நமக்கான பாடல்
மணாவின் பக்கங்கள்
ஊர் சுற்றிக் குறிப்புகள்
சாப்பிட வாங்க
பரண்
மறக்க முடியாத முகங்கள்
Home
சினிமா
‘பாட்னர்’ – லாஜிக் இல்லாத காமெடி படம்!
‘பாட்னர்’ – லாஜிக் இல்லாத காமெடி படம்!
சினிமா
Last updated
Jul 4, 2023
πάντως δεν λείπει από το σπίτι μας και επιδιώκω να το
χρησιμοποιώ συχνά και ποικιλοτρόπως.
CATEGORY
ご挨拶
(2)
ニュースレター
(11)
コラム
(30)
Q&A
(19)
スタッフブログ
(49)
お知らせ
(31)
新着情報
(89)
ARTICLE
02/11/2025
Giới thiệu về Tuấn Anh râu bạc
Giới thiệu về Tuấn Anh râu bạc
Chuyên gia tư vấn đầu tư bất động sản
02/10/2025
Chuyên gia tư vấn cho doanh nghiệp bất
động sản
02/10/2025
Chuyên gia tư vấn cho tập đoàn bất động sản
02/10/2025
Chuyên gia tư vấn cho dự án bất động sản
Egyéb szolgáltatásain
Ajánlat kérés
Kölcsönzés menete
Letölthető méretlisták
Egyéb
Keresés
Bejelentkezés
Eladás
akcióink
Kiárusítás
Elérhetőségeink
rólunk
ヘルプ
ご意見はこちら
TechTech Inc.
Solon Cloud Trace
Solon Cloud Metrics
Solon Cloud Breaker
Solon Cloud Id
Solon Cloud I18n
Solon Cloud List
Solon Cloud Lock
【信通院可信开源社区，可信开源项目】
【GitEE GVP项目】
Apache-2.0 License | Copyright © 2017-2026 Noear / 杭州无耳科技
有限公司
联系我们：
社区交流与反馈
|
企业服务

◆ **TRY IT**: In the data above, how many lines include the word "Cloud"? Answer with the number only.

◆ **RESPONSE TO THE EXERCISE**: 7